Ironically, the City’s unilateral consolidation and modification of extensively consulted-on Secondary Plans seems to undermine the draft OP’s key goal of having “walkable 15-minute neighbourhoods.”
“[T]he draft fails to identify what are the existing and potential 15-minute neighbourhoods. It’s time for the City to fully assess the importance of neighbourhoods and neighbourhood streetscape character,” noted OOE Community Association (OOECA) President Bob Gordon in the OOECA response to the draft plan. “Rather than consolidating and eliminating Community Design Plans and Secondary Plans, the City should be working with community associations to ensure each neighbourhood/community has such a plan and that this plan establishes what is necessary to get to effective ‘15-minute-ness,’” Gordon noted.
Back in 2012, Mayor Jim Watson told a gathering of hundreds of community representatives and members of the development industry that “(w)e need greater predictability and certainty when it comes to development in our City.” Two years later he said, “[Residents] want certainty and predictability when it comes to planning issues because when someone buys their home it’s usually their most expensive investment in their life and they want to make sure that they know the rules of the game and they don’t constantly change.”
Now the City wants to change the rules and, as many OOE residents have eloquently concluded, the consultation on the draft Official Plan and its rules has been rushed and inadequate, contrary to the Mayor’s claims. For example, Lise and Yves Morneau have asked, “What will be the impact of the new Official Plan on Merritt Avenue?”
In 2011, after four years of hard work, OOE residents had an approved CDP and SP and, as a result, thought theyhad the certainty that Mayor Watson promised.

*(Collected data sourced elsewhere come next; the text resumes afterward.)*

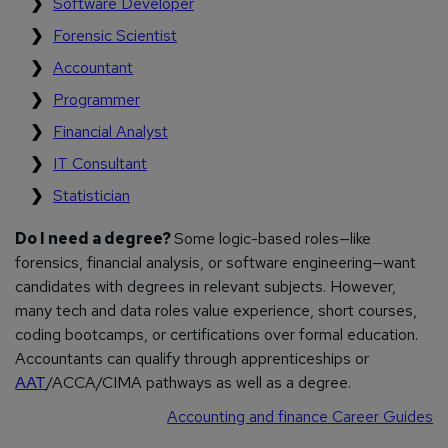
Software Developer
Forensic Scientist
Accountant
Programmer
Financial Analyst
IT Consultant
Statistician
Do I need a degree?
Some logic-based roles—like
forensics, financial analysis, or software engineering—want
candidates with degrees in relevant subjects. However,
many tech and data roles value experience, short courses,
coding bootcamps, or certifications over formal education.
Accountants can qualify through apprenticeships or
AAT
/ACCA/CIMA pathways as well as a degree.
Accounting and finance Career Guides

Over the last 10 years, OOE development has been substantial but with clear limitations established by the SP. Unless the draft Official Plan is substantially changed, uncertainty will again reign and the result will be taller buildings and more intensification than what the OOE SP established.
As former editor of The Mainstreeter Joseph Zebrowski commented, “I feel this response from the City does a lot to breed cynicism about the City’s planning process and public consultations and also to discourage the public from participating in public consultations.”

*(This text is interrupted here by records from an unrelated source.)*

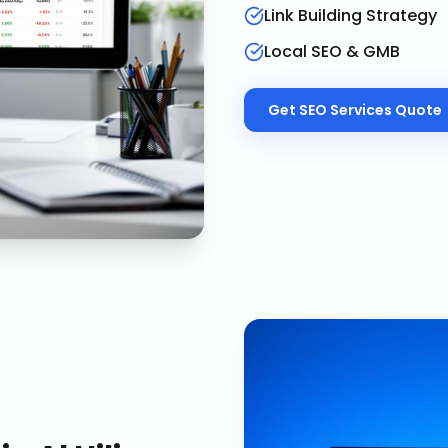
Link Building Strategy
Local SEO & GMB
Get
SEO Services
Quote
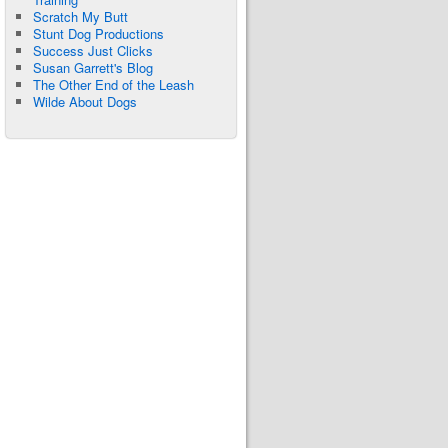
Scratch My Butt
Stunt Dog Productions
Success Just Clicks
Susan Garrett's Blog
The Other End of the Leash
Wilde About Dogs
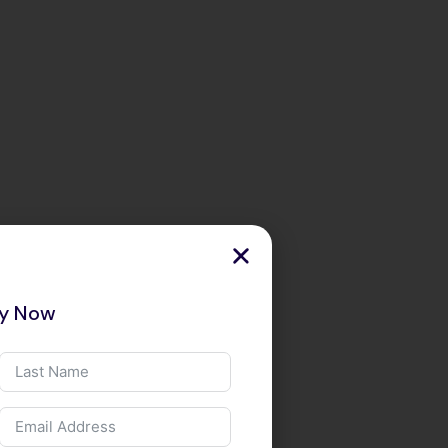
ry Now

Although 15-minute neighbourhoods are mentioned repeatedly in the draft OP, the City makes no attempt to identify the neighbourhoods, which, according to the draft OP are “complete communities that support active transportation and transit, reduce car dependency, and enable people to live car-light or car-free.”

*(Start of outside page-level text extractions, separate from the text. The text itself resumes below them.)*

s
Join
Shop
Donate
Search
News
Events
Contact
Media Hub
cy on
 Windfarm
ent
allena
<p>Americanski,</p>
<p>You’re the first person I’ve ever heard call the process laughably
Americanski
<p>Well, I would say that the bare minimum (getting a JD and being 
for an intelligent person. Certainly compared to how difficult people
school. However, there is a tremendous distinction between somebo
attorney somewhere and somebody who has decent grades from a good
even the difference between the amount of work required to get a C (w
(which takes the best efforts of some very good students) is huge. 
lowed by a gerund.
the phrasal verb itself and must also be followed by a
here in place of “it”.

Local residents also object to the OP’s focusing of intensification in the central areas of the City while not ensuring there are the same recreational and greenspace provisions that the suburban areas will have.
An unprecedented number of community associations – including OOECA – have provided hundreds of pages of suggestions for improving the OP and they have asked that the consultation process be extended.
The Mayor has dismissed a request from the Federation of Citizens’ Associations of Ottawa to extend the process, even though a year was added for the development of the transportation master plan. The consultations on the OP have been extensive and better than with previous OP efforts, he has asserted in rejecting the request. Community associations dispute this.
Mayor Watson aims to have City Council “make the best decisions we can for the good of the City of Ottawa as a whole.” Unfortunately, he appears determined to do this without adequately considering “the good” of the many communities that make Ottawa a wonderful city.